Reputation: 21
I'm having trouble splitting a csv because some of the fields have a "\n" inside them
i'm using:
file_data = csv_file.read().decode("utf-8")
csv_data = file_data.split("\n")
but the fields look something like
'string 1','string 2',
'string
3'
'string 4',
i would like csv_data[0] to be strings 1 and 2, csv_data[1] to be string 3, and csv_data[2] to be string 4
the way i'm currently using, i get csv_data[0] correctly, but string 3 is split in two indexes since it has a /n inside it's text...
---------------[edit]---------------
i solved it by not using split, instead iterating through csv_data (answer posted below)
Upvotes: 0
Views: 857
Reputation: 21
i solved it by not using split, instead iterating through csv_data as following:
csv_file = request.FILES["csv_upload"]
if not csv_file.name.endswith('.csv'):
messages.warning(request, "O arquivo não é um csv!")
return HttpResponseRedirect(request.path_info)
file_data = csv_file.read().decode("utf-8")
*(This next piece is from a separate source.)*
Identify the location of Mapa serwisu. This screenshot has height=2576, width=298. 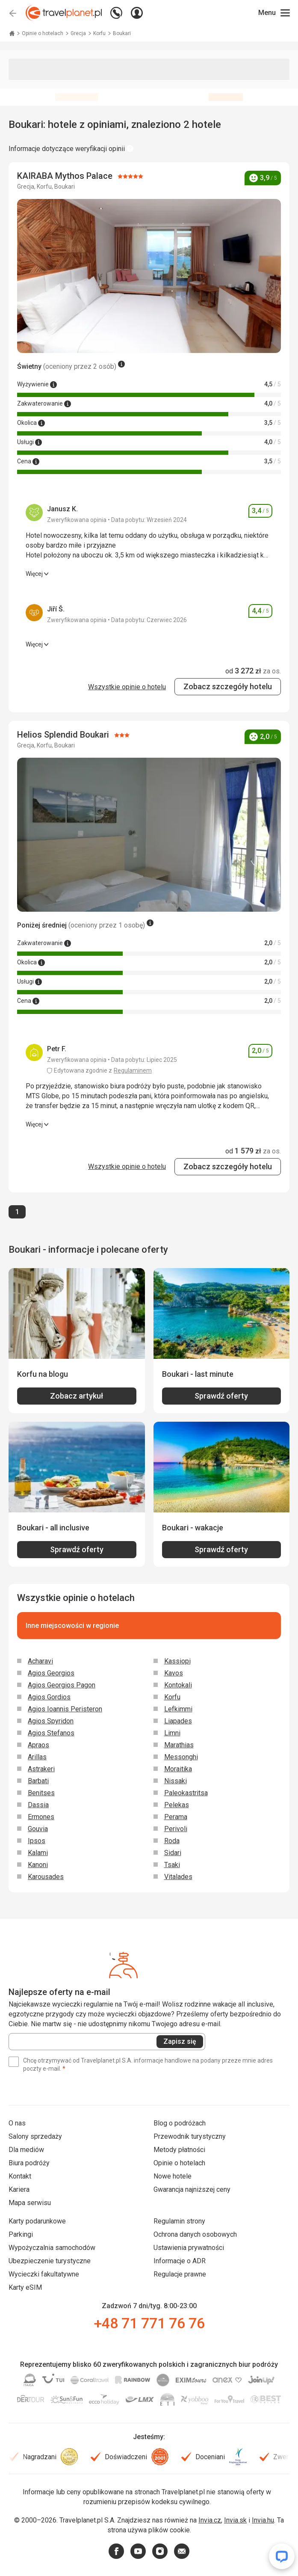
(30, 2203).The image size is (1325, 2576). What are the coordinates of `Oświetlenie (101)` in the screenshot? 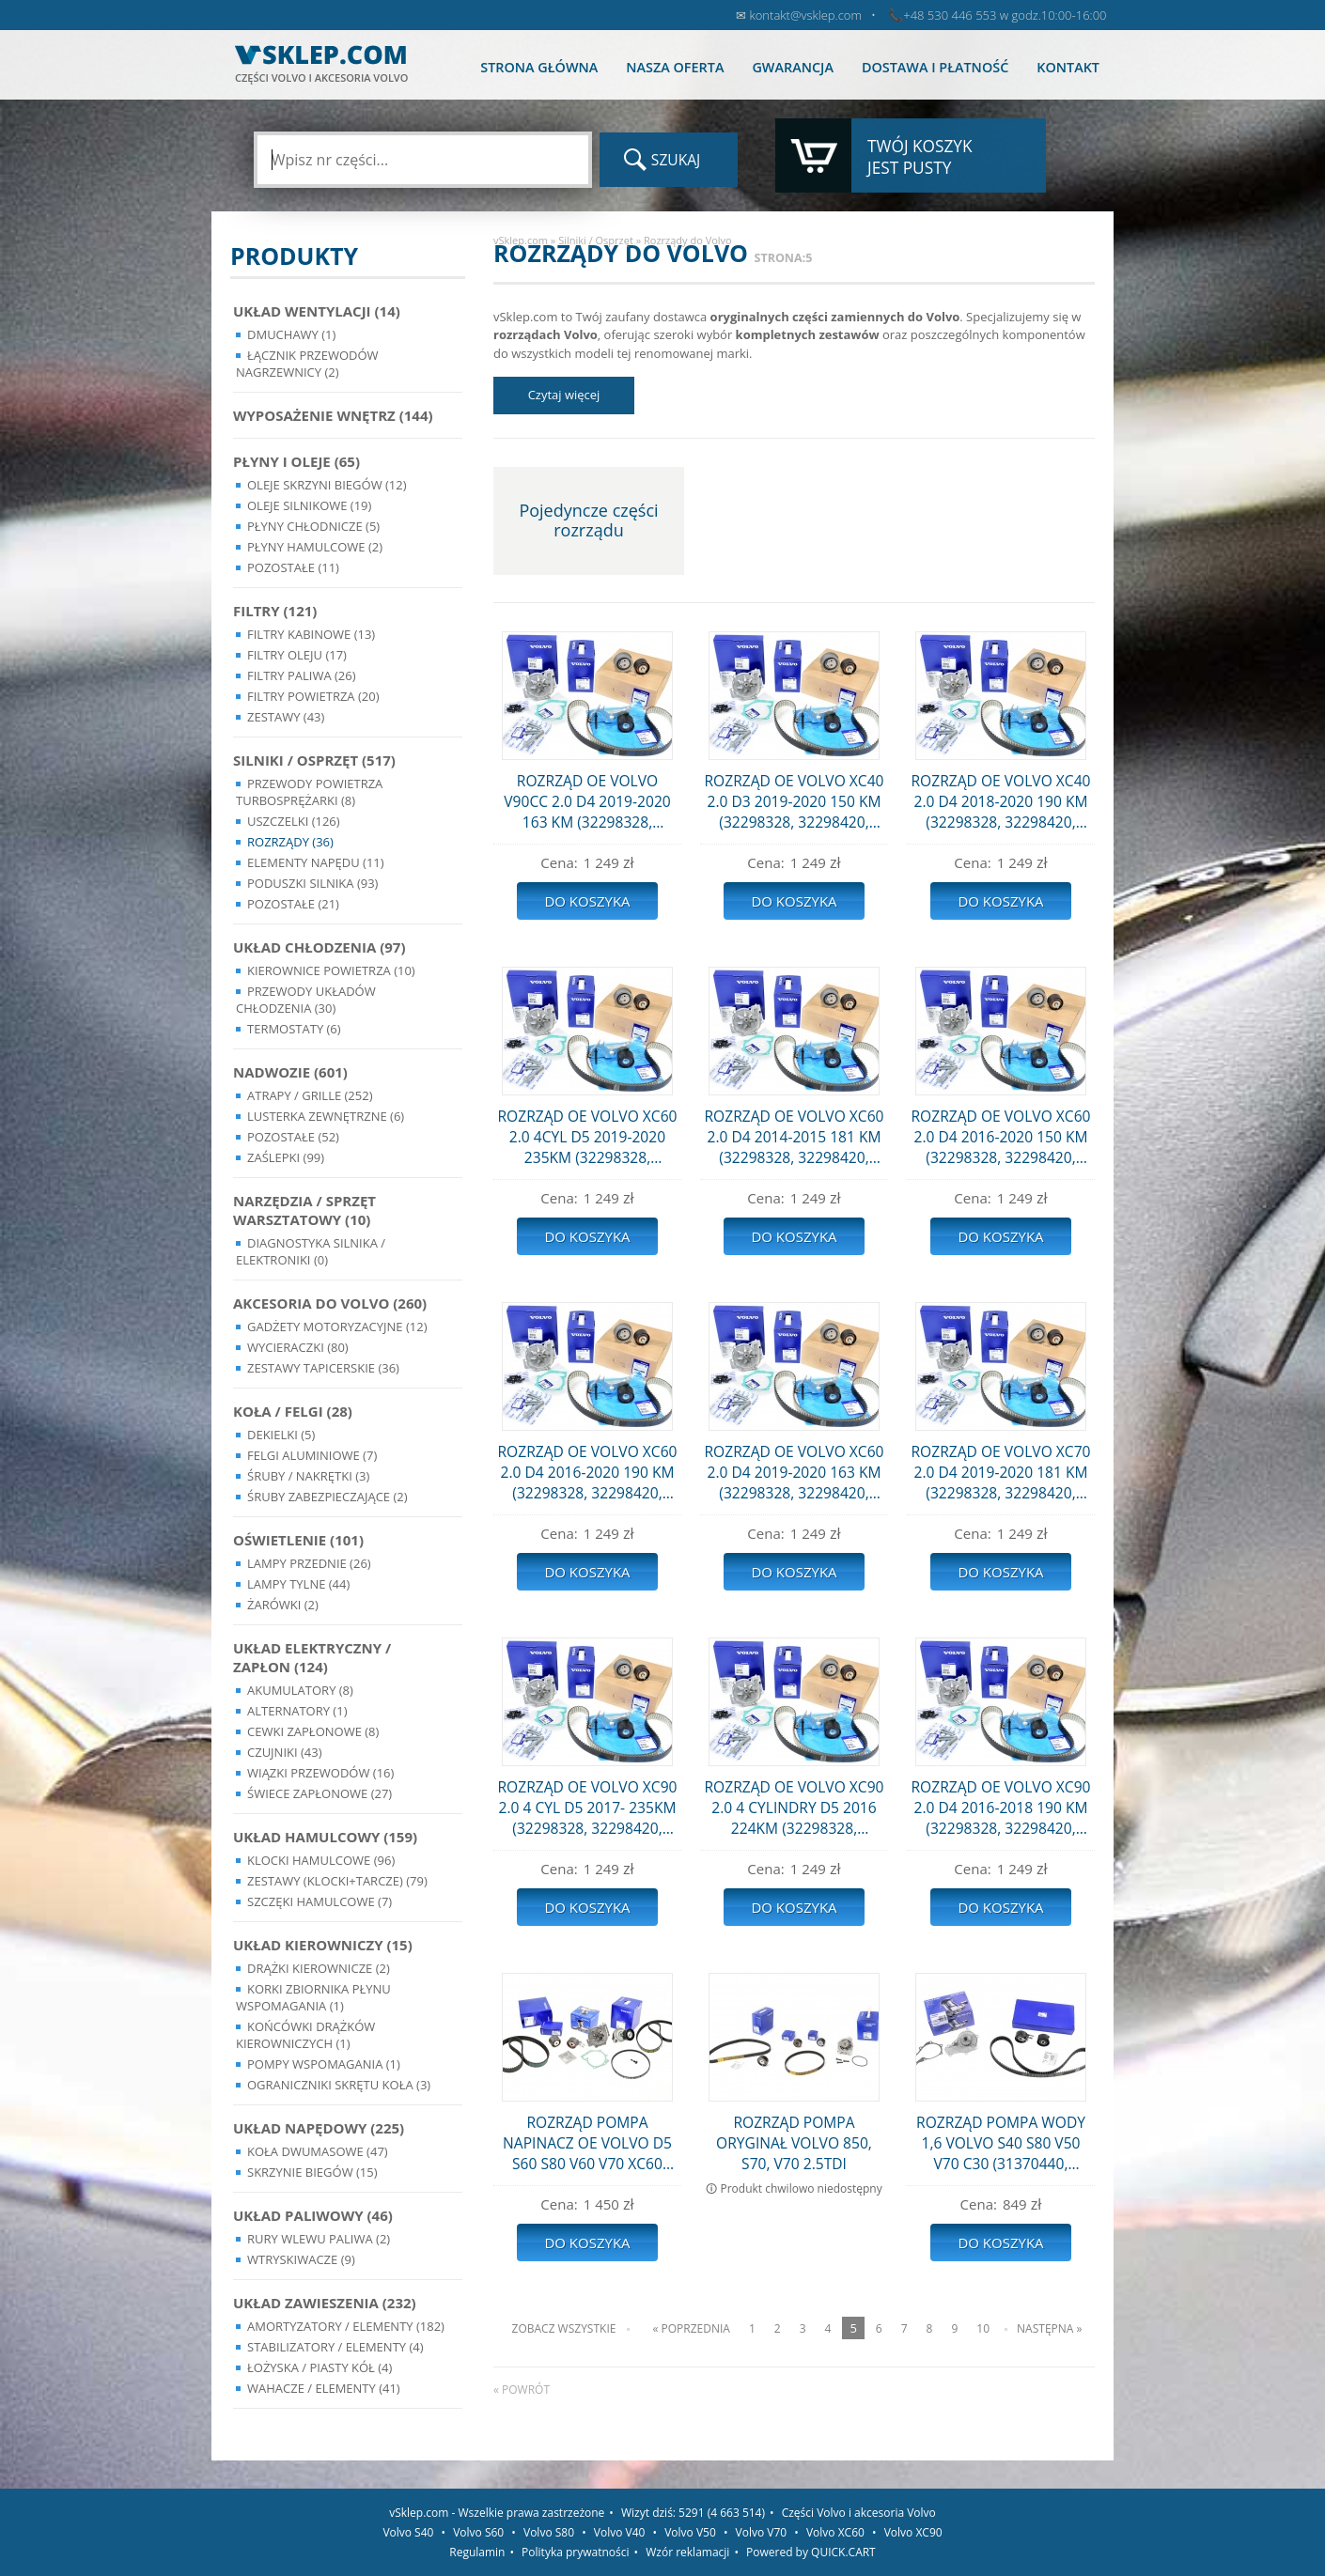 It's located at (298, 1539). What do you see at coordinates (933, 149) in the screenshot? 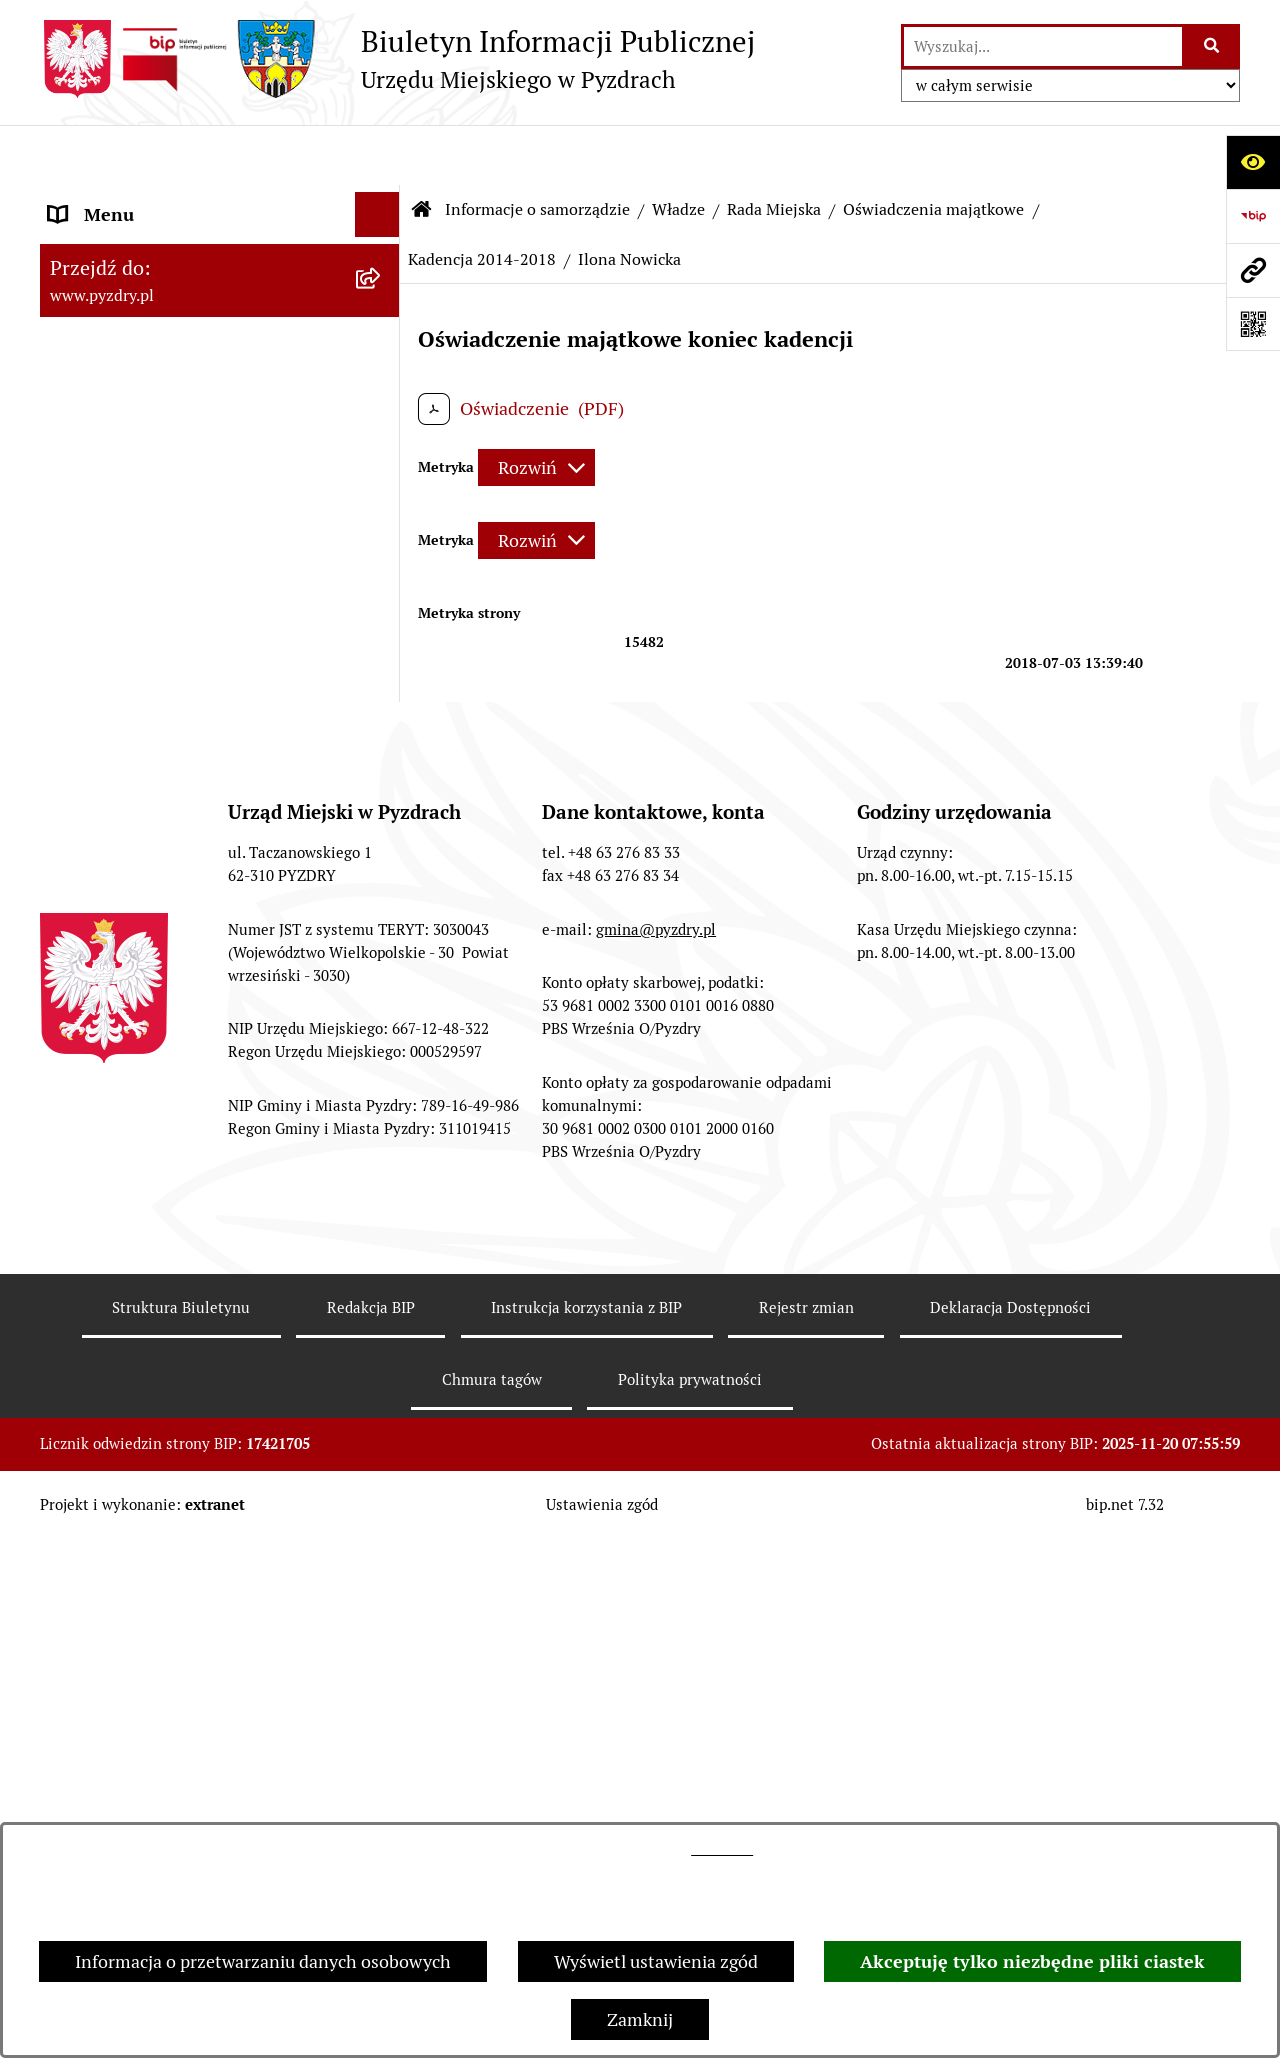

csv_data = file_data.split("\r\n")
fields = []
fieldsTemp = []
# pegando os campos do csv
text = ''
firstQuote = False
secondQuote = False
for x in csv_data:
for char in x:
# removendo a virgulas de separação
if char != ',':
text = text + char
# tratando strings que contém virgula
if char == '\"':
if firstQuote:
secondQuote = True
firstQuote = True
if secondQuote:
firstQuote = False
secondQuote = False
# adicionando o campo
if not firstQuote:
if char == ',':
fieldsTemp.append(text)
text = ''
fields.append(fieldsTemp)
fieldsTemp = []
as it turned out, i could split by /r/n and it would solve part of the problem for my specific csv, but later i couldn't split by commas for te same reason, commas appear in strings, so instead i used that loop to check if i'm inside quotes, and manually creating my fields
Upvotes: 0
Reputation: 476813
Use a library. Python has the csv
module [Python-doc] to parse csv files. I strongly advise to use a parser since the CSV file format is more complicated than it looks like, for example there is syntax to specify quotes and new lines as content of a string.
You can parse the csv content and for example produce a list of lists with:
import csv
with open('mycsv.csv') as mycsv:
csvreader = csv.reader(mycsv)
data = [tuple(row) for row in csvreader]
Upvotes: 1